We will explore the 2D likelihood surfaces of the Ricker+menses model in the same was as we did for the basic Ricker model. The only difference is that there are three surfaces to explore for this model: the k x r surface, the k x p surface, and the the r x p surface. The k x r and k x p surfaces suggest that k = 10.25 yields near maximum log likelihood, and is in the neighborhood of the MLE. However, the r x p surface shows two peaks. One is around r = 2 and p = 0.8, which corresponds with the k x r and k x p surfaces. The second is around r = 0.3 and p = 0.2, which is not represented on the other two surfaces and may suggest an identifiability issue for r and p.

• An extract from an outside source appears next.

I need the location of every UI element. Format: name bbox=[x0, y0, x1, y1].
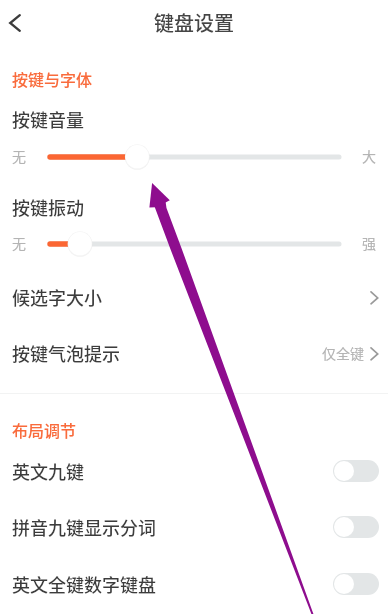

Simulating the data using the Ricker+menses model with N0 = 9.75, e0 = 0, \(\begin{eqnarray}\sigma\end{eqnarray}\) = 0.25, stdev = 1, r = 2, k = 10.25, and p = 0.8 gives somewhat better approximations of the L. crispatus count series than simulating with the basic Ricker model did. These simulations generally show decreased counts during menstruation, though not always on as large of a scale as the decreases in the data. Additionally, while some of these simulations are still more volatile than the data, they appear to be less volatile than the simulations from the basic Ricker model. Overall, these simulations suggest that the inclusion of the menses effect is an improvement over the basic Ricker model.
Simulating instead with r = 0.3 and p = 0.2 appears to further improve the Ricker+menses model. These simulations more closely resemble the data and generally capture the large peaks in L. crispauts count that occur in menstrual cycles 1 (week 2), 2 (week 6), and 3 (week 11). These simulations also appear to be less volatile than prior simulations, and do not stray outside of the range of the data as far.

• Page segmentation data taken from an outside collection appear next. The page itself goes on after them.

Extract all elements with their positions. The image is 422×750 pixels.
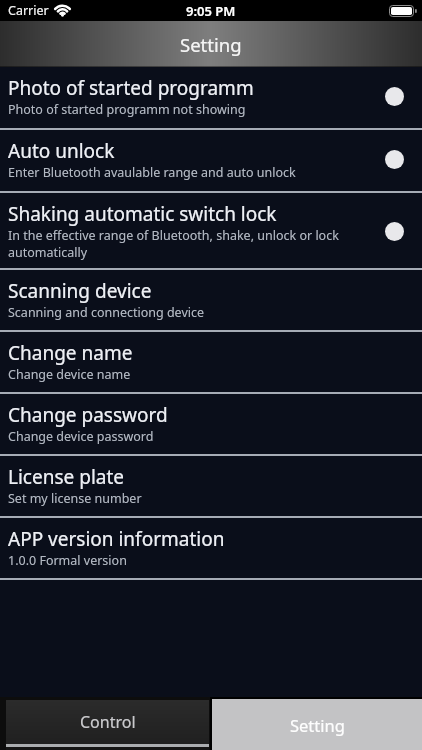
button[interactable]: Control: [0, 697, 210, 750]
staticText: Auto unlock: [8, 138, 115, 164]
staticText: Photo of started programm: [8, 75, 254, 101]
staticText: Scanning and connectiong device: [8, 304, 205, 321]
staticText: Change device password: [8, 428, 154, 445]
staticText: Change name: [8, 340, 133, 366]
staticText: Set my license number: [8, 490, 142, 507]
staticText: 9:05 PM: [186, 2, 236, 20]
button[interactable]: License plate: [0, 456, 422, 518]
button[interactable]: Auto unlock: [0, 130, 422, 193]
button[interactable]: Change password: [0, 394, 422, 456]
staticText: Setting: [290, 714, 345, 736]
button[interactable]: Shaking automatic switch lock: [0, 193, 422, 270]
button[interactable]: Change name: [0, 332, 422, 394]
staticText: 1.0.0 Formal version: [8, 552, 127, 569]
staticText: Shaking automatic switch lock: [8, 201, 277, 227]
staticText: Change password: [8, 402, 168, 428]
button[interactable]: APP version information: [0, 518, 422, 580]
staticText: APP version information: [8, 526, 225, 552]
staticText: Carrier: [8, 2, 49, 19]
staticText: Setting: [180, 32, 242, 57]
staticText: Enter Bluetooth avaulable range and auto…: [8, 164, 296, 181]
staticText: Change device name: [8, 366, 131, 383]
button[interactable]: Scanning device: [0, 270, 422, 332]
staticText: License plate: [8, 464, 125, 490]
staticText: Control: [80, 711, 136, 733]
button[interactable]: Photo of started programm: [0, 67, 422, 130]
staticText: In the effective range of Bluetooth, sha…: [8, 227, 385, 261]
button[interactable]: Setting: [212, 697, 422, 750]
staticText: Scanning device: [8, 278, 152, 304]
staticText: Photo of started programm not showing: [8, 101, 246, 118]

We will use IF2 to generate MLEs for the Ricker+menses model as above, with the following parameter space box to randomly draw starting values from: 0.1 <u>< r <u>< 5, 7 <u>< k <u>< 15, and 0.1 <u>< p <u>< 5. IF2 diagnostic plots and results are below.
## Parameter set 1:
## Number of iterations converging on: 11
## Average r: 1.93, Standard error: 0.0028
## Average k: 10.24, Standard error: 0.0113
## Average p: 0.87, Standard error: 0.0013
## Average log likelihood: -78.75, Standard error: 0.0041
## Parameter set 2:
## Number of iterations converging on: 89
## Average r: 0.47, Standard error: 5e-04
## Average k: 11.56, Standard error: 0.0028
## Average p: 0.32, Standard error: 3e-04
## Average log likelihood: -77.07, Standard error: 0.0011
## Mann Whitney test comparing log likelihoods: p = 7.164109e-08
The effective sample size of the last iteration is quite high for all time points except t=11, filtering failures drop to 0 after a few iterations, and all parameters converge on two values early in the iterations. These features suggest that IF2 performed well and give us confidence that we have identified MLEs. Again, the fact that the IF2 iterations converged onto two parameter sets suggests that there may not be a single unique set of MLEs for r, k, and p. While parameter set 2 is only slightly favored over parameter set 1 according to log likelihoods (-77.07 versus -78.75), 89 of the 100 iterations converged on parameter set 2, and a Mann Whitney test shows that the difference in log likelihood is significant (p = 7e-8, Mann Whitney test was used because log likelihoods for parameter set 2 were non-normally distributed). The log likelihood of the MLE set for this model (parameter set 2) is greater than that from the basic Ricker model, which suggests that the inclusion of the menses effect improves the model. This is in accordance with our initial observations of the data, the simulations of these two models, and a priori knowledge that menses impacts vaginal microbiota composition. From this model, we can reasonably conclude that the vagina’s carrying capacity for L. crispauts is around 11,560 organisms (higher than suggested by the basic Ricker model), the maximum potentail growth rate of the L. crispatus population is around 0.47 (again, higher than suggested by the basic Ricker model), and that menses reduces the actual growth rate by 68% of the maximum potential growth rate. Next, we will explore whether accounting for the reciprocity between L. crispatus and L. iners counts can also improve the model.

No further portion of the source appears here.